I actually started this post about a week ago and then never got around to finishing it. I'm finishing it tonight. Things have come to a head. Changes are going to be made. Even if I have to drag my husband kicking and screaming into the Century of the Fruitbat. (apologies to Pratchett)
I should have realized that there was going to be an eventual need for an intervention the first time we moved from one house to another. I was merrily going through the junk in the garage, relishing pruning all the unnecessary stuff from our lives when I came across a car radio that looked circa 1972. I shrugged and tossed it in the black garbage bag.
Bill saw me do this and dove in after it and cradling it protectively in his arms informed me, "You can't throw this out!"
"Why on earth not?"
"Because it might be useful someday!"
"Bill, it is an AM car radio it doesn't even have a tape deck. It is never going to be useful."
"It could be!"
"No, it won't. Now throw it back in the bag."
Long story short, he refused. It now resides deep in the recesses of our white wooden shed where I am afraid to go lest something he saved has suddenly gained sentience and it attacks me because it knows if I had my way it would be in a land fill.
Years have passed since then. The house we live in now has lots of storage space. Had lots of storage space, I should say. It doesn't have any now. Now what it has is storage pregnancy. The closets are gravid and full. I'm quite certain, after a couple of rum and cokes and an attempt to find something in some closet or another, that there are things breeding with other things in there.

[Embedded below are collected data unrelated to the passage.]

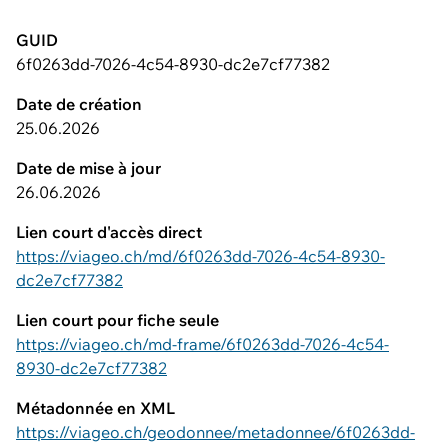
GUID
6f0263dd-7026-4c54-8930-dc2e7cf77382
Date de création
25.06.2026
Date de mise à jour
26.06.2026
Lien court d'accès direct
https://viageo.ch/md/6f0263dd-7026-4c54-8930-
dc2e7cf77382
Lien court pour fiche seule
https://viageo.ch/md-frame/6f0263dd-7026-4c54-
8930-dc2e7cf77382
Métadonnée en XML
https://viageo.ch/geodonnee/metadonnee/6f0263dd-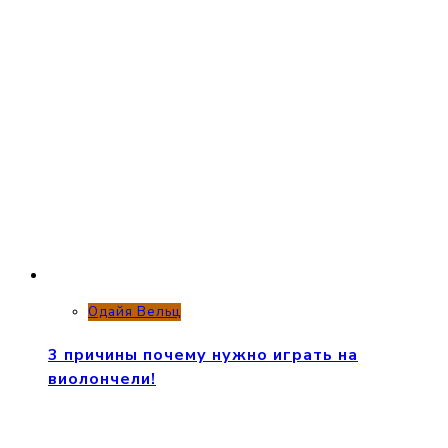
Одайя Вельц
3 причины почему нужно играть на
виолончели!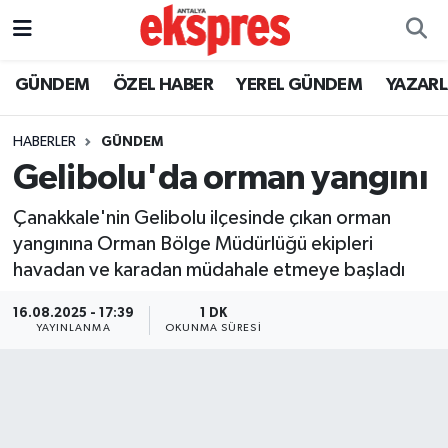
ÖZEL HABER
Nöbetçi Eczaneler
GÜNDEM
ÖZEL HABER
YEREL GÜNDEM
YAZAR
GÜNDEM
Hava Durumu
HABERLER
GÜNDEM
Gelibolu'da orman yangını
YEREL GÜNDEM
Trafik Durumu
Çanakkale'nin Gelibolu ilçesinde çıkan orman
EKONOMİ
Süper Lig Puan Durumu ve Fikstür
yangınına Orman Bölge Müdürlüğü ekipleri
havadan ve karadan müdahale etmeye başladı
KÜLTÜR - SANAT
Tüm Manşetler
16.08.2025 - 17:39
1 DK
SPOR
Son Dakika Haberleri
YAYINLANMA
OKUNMA SÜRESI
SİYASET
Haber Arşivi
SAĞLIK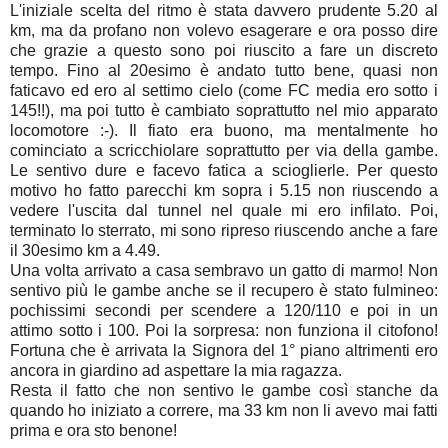
L'iniziale scelta del ritmo è stata davvero prudente 5.20 al
km, ma da profano non volevo esagerare e ora posso dire
che grazie a questo sono poi riuscito a fare un discreto
tempo. Fino al 20esimo è andato tutto bene, quasi non
faticavo ed ero al settimo cielo (come FC media ero sotto i
145!!), ma poi tutto è cambiato soprattutto nel mio apparato
locomotore :-). Il fiato era buono, ma mentalmente ho
cominciato a scricchiolare soprattutto per via della gambe.
Le sentivo dure e facevo fatica a scioglierle. Per questo
motivo ho fatto parecchi km sopra i 5.15 non riuscendo a
vedere l'uscita dal tunnel nel quale mi ero infilato. Poi,
terminato lo sterrato, mi sono ripreso riuscendo anche a fare
il 30esimo km a 4.49.
Una volta arrivato a casa sembravo un gatto di marmo! Non
sentivo più le gambe anche se il recupero è stato fulmineo:
pochissimi secondi per scendere a 120/110 e poi in un
attimo sotto i 100. Poi la sorpresa: non funziona il citofono!
Fortuna che è arrivata la Signora del 1° piano altrimenti ero
ancora in giardino ad aspettare la mia ragazza.
Resta il fatto che non sentivo le gambe così stanche da
quando ho iniziato a correre, ma 33 km non li avevo mai fatti
prima e ora sto benone!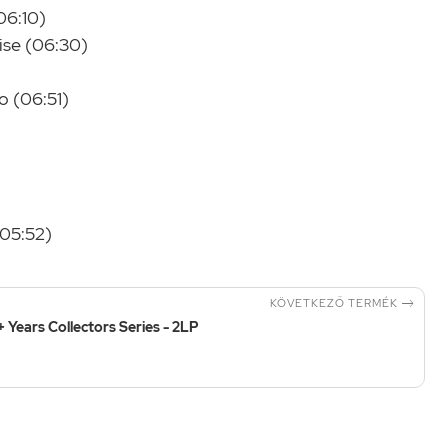
06:10)
ise (06:30)
o (06:51)
(05:52)

KÖVETKEZŐ TERMÉK
 Years Collectors Series - 2LP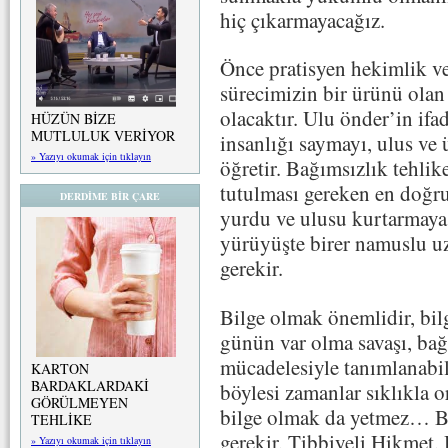
hiç çıkarmayacağız.
Önce pratisyen hekimlik v
sürecimizin bir ürünü olan
olacaktır. Ulu önder’in ifad
HÜZÜN BİZE
MUTLULUK VERİYOR
insanlığı saymayı, ulus ve
» Yazıyı okumak için tıklayın
öğretir. Bağımsızlık tehli
tutulması gereken en doğr
DERDİME BİR ÇARE
yurdu ve ulusu kurtarmaya 
yürüyüşte birer namuslu u
gerekir.
Bilge olmak önemlidir, bi
günün var olma savaşı, ba
mücadelesiyle tanımlanabil
KARTON
BARDAKLARDAKİ
böylesi zamanlar sıklıkla 
GÖRÜLMEYEN
bilge olmak da yetmez… B
TEHLİKE
gerekir, Tibbiyeli Hikme
» Yazıyı okumak için tıklayın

How else do you explain the little twirly things made of metal that show up in my kitchen drawers that I certainly never bought and whose only purpose seems to be jamming the drawer shut? Hmmm?

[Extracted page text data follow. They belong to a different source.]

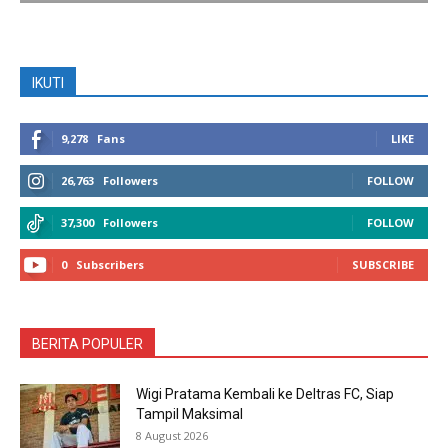
IKUTI
9,278
Fans
LIKE
26,763
Followers
FOLLOW
37,300
Followers
FOLLOW
0
Subscribers
SUBSCRIBE
BERITA POPULER
Wigi Pratama Kembali ke Deltras FC, Siap
Tampil Maksimal
8 August 2026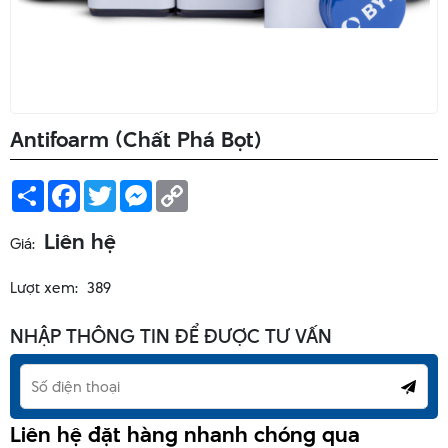
Antifoarm (Chất Phá Bọt)
Share
Facebook
Twitter
Messenger
Copy
Link
Liên hệ
Giá:
Lượt xem:
389
NHẬP THÔNG TIN ĐỂ ĐƯỢC TƯ VẤN
Liên hệ đặt hàng nhanh chóng qua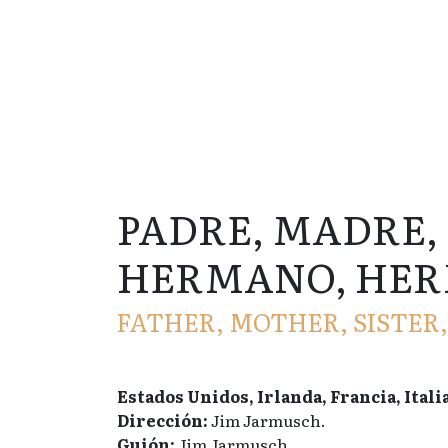
PADRE, MADRE,
HERMANO, HE
FATHER, MOTHER, SISTER
Estados Unidos, Irlanda, Francia, Itali
Dirección:
Jim Jarmusch.
Guión:
Jim Jarmusch.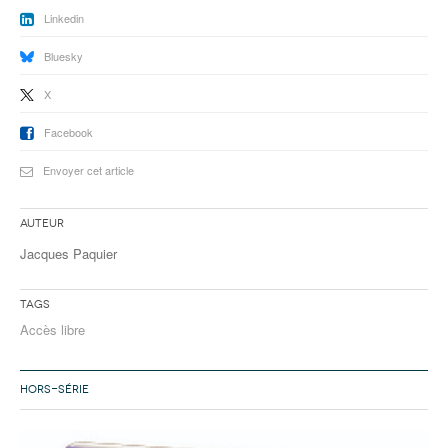
Linkedin
Bluesky
X
Facebook
Envoyer cet article
Auteur
Jacques Paquier
Tags
Accès libre
HORS-SÉRIE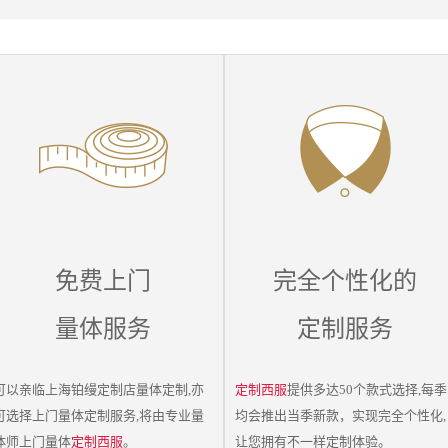
免费上门
完全个性化的
量体服务
定制服务
可以亲临上海铂缦定制店量体定制,亦
定制西服
提供多达50个款式选择,每季
可选择上门
量体定制
服务,将由专业量
均会推出当季新款，实现完全个性化,
体师上门量体
定制西服
。
让您拥有不一样定制体验。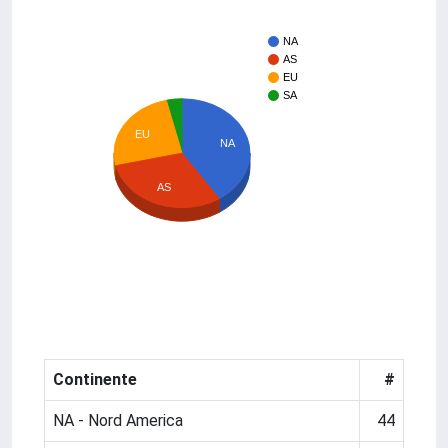
NA
AS
EU
SA
EU
NA
AS
Continente
#
NA - Nord America
44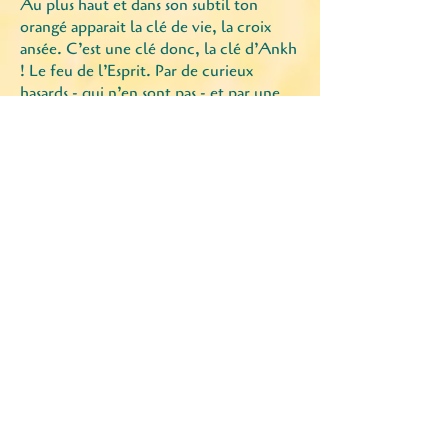
Au plus haut et dans son subtil ton
orangé apparait la clé de vie, la croix
ansée. C’est une clé donc, la clé d’Ankh
! Le feu de l’Esprit. Par de curieux
hasards - qui n’en sont pas - et par une
suite de révélations j'ai d’étranges
connexions avec l’Égypte ancienne.
Plusieurs fois dans ma vie, on m’a dit que
je ressemblais à une Égyptienne et
quelques synchronicités en 2023 m’ont
très
étonnamment
rapprochée
d’Hathor. C’est comme si cette prêtresse
de la naissance, de l’amour, de la joie, de
la beauté et de la musique antérieure à
Isis, Aphrodite ou Vénus, je la connaissais
déjà. Hathor de Denderah serait selon
les écrits, la demeure ou l'épouse
d’Horus, le Dieu Faucon céleste, fils du
ciel et de la Terre, dont l'œil protecteur
est comme la glande pinéale, le 3ème
œil, siège de l’intuition et du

At any rate, I should out myself here, as well. While I am exposing my husband's foibles it is only fair to point out that I am a slob. I don't notice clutter. I never have. This combined with the fact that my husband is a collector and not a slob makes for some really stupid fights.
"Where did you put my stuff?!?!"
"The stuff I left on the desk!"
"Oh, I put it away. It was looking messy."
"There's no need to get all pissy. It's in the drawer in the corner table."
"I've been looking for it all day! If you didn't have so much crap crammed into every drawer and closet I might have found it!"
"Well at least I put my stuff away!"
Things tend to get worse from there.
So, that is where we are today. There are boxes and piles of his stuff in every available storage space. He also keeps trying to store his bits of paper on my bookshelves. I won't allow that. The bookshelves are mine and the one thing I keep free of clutter because I like to be able to browse my books without having to move stuff out of the way.
He claims the fact I own all these books and won't throw any of them out is the same thing as his collection of bit, pieces and obsolete machinery. It isn't. I actually use my books. So there.
Tonight I am in our bedroom closet trying to find some old correspondence from my grandmother to my grandfather for another blog post and I tug on a box and something wobbles up there in the dark, shifts, plummets towards me and only fails to bash my head in because I am quick. I lept sideways into a box of old magazines that he keeps around in case he needs artistic inspiration (he's never looked at them since they went in there) and was clipped on the shoulder by, wait for it, a VCR.
This may not seem too odd since I'm sure there are other people out there who have them lurking in a closet. But this VCR was a Betamax. That's right, a 30 year old Betamax. That I know I threw out once because we had a "discussion" about it. He apparently rescued it on the sly and hid it up on the small shelf in our closet where I never go. It doesn't even work.
Do me a favor, please, and don't tell me how it is a museum piece and I should keep it for nostalgic reasons. I'll get enough of that from him.
I'm calling Empire Waste Management tomorrow. I'm hiring a dumpster for the weekend. The junk is going. Whenever I start to weaken when he looks at me with tears in his big brown eyes, and tries to save something no one but him would want, I will remember that his collection almost killed me tonight.
I'll let you know how it goes. Right now I am going to go get some more ice for my shoulder. It hurts.